EXERCISE OBJECTIVE>
Although the entries contain pictures, only their words should be duplicated exactly.

[Stored records]
_ _ _
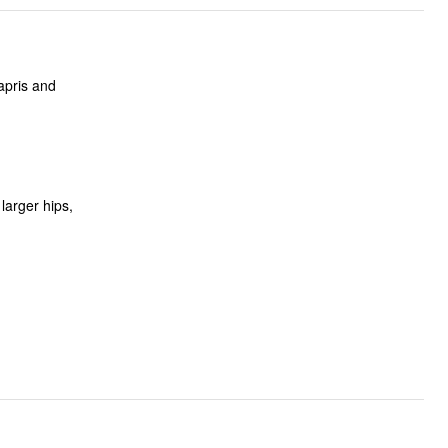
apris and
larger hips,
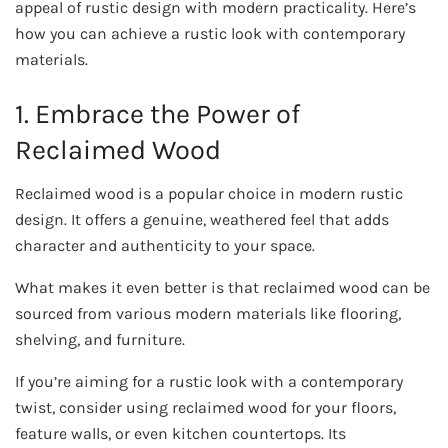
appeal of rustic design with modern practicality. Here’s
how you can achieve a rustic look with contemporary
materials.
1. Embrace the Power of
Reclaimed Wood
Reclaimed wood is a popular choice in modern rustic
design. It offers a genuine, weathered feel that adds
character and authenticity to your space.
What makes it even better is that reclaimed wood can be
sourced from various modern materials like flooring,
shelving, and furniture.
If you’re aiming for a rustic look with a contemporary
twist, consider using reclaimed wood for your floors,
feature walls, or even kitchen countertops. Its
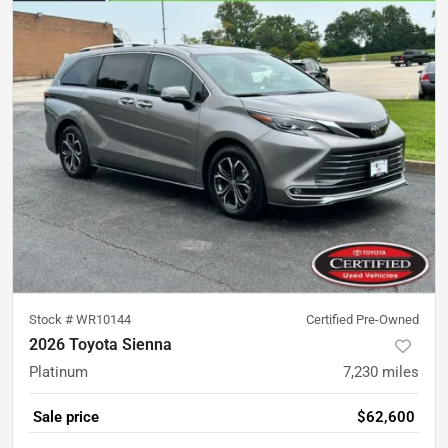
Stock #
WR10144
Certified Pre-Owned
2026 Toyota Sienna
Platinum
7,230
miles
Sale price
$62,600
_ _ _
SOLUTION FOR THIS TASK>
apris and
larger hips,
appeal of rustic design with modern practicality. Here’s
how you can achieve a rustic look with contemporary
materials.
1. Embrace the Power of
Reclaimed Wood
Reclaimed wood is a popular choice in modern rustic
design. It offers a genuine, weathered feel that adds
character and authenticity to your space.
What makes it even better is that reclaimed wood can be
sourced from various modern materials like flooring,
shelving, and furniture.
If you’re aiming for a rustic look with a contemporary
twist, consider using reclaimed wood for your floors,
feature walls, or even kitchen countertops. Its
Stock #
WR10144
Certified Pre-Owned
2026 Toyota Sienna
Platinum
7,230
miles
Sale price
$62,600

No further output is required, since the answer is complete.